Transcribed page contents:
***

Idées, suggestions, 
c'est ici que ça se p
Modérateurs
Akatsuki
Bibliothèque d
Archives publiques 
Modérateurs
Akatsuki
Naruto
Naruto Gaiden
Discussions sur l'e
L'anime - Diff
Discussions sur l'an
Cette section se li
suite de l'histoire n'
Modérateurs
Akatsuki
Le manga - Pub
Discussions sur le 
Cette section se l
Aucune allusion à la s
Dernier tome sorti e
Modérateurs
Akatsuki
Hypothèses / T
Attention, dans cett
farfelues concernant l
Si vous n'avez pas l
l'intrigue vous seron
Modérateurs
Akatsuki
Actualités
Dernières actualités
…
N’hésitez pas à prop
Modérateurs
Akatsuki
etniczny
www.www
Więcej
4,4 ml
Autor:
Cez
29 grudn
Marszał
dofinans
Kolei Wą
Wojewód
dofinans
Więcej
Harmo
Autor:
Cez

***

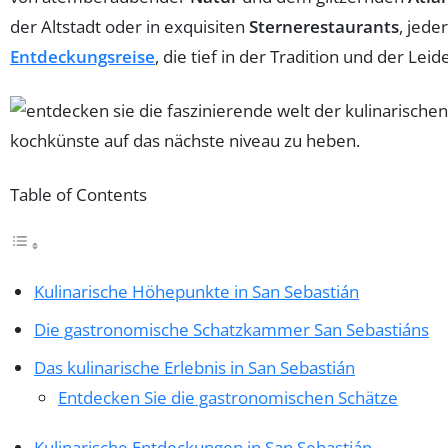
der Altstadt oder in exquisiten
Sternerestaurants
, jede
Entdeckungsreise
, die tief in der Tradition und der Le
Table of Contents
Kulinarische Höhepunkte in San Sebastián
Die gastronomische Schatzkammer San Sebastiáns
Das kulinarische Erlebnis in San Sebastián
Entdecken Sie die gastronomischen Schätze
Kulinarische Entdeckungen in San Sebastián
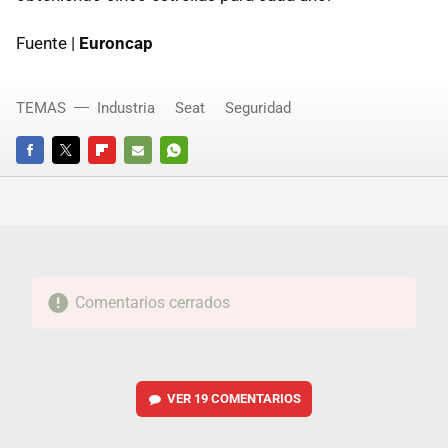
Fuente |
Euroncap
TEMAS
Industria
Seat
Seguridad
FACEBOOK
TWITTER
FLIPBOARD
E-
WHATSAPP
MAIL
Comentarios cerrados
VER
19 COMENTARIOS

***

> REQUIRED WORK
Range to copy from the records above: the line containing "Tradition und der Le" to the line containing "19 COMENTARIOS", both included. Output those lines exactly and only those, skipping pictures.

> ANSWER TO THIS TASK
, die tief in der Tradition und der Le
Table of Contents
Kulinarische Höhepunkte in San Sebastián
Die gastronomische Schatzkammer San Sebastiáns
Das kulinarische Erlebnis in San Sebastián
Entdecken Sie die gastronomischen Schätze
Kulinarische Entdeckungen in San Sebastián
Fuente |
Euroncap
TEMAS
Industria
Seat
Seguridad
FACEBOOK
TWITTER
FLIPBOARD
E-
WHATSAPP
MAIL
Comentarios cerrados
VER
19 COMENTARIOS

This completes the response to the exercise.